The main ethnic group in Linquan County is the Han, and the ethnic minorities mainly include the Hui, Manchu, Miao, Zhuang, Yi, Dai, Mongolian, and Daur.

==Culture==
Linquan acrobatics has long history here and recently years, it has developed a lot and folk acrobatic art groups have sprung up and have toured all over the country.

==Tourism==
Places to visit:

===Ginkgo tree===
At the ancient city of the county, the ginkgo tree is about 1,000 years old, more than 20 meters high, more than 30 meters in circumference.

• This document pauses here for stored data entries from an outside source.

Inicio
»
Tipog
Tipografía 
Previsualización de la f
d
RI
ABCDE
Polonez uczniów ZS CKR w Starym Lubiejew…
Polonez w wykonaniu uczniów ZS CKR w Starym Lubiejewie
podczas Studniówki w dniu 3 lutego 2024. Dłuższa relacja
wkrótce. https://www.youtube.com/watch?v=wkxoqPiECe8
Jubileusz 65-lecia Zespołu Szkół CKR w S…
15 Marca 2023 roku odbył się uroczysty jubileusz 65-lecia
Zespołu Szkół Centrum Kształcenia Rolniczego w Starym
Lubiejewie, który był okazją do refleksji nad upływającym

===Old street's Linquan===
" LaoJie" was formerly known as Shenqiu Street, which is located in the northwest of Chengguan Street Office. It runs along Shunhe Street as its axis. The historic street is about 3 meters wide. Walking on the smooth slab road, walking on the footsteps of the ancients, watching the old shops on both sides, the faded signboards and wooden doors are also telling the past bustling scene.

===Liu Family's home garden===
The number of lotus pots is 160,000. World Records of lotus have been applied to get approve. There are all over flowers in the summer time in this town.

===Acrobatic Village===
Linquan Wei Xiaozhuang; started from 1, 2 acrobatic troupes in the 1950s, and after development, now has 800 circuses, covering 31 towns throughout the county. It Was named "Hometown of Acrobatics".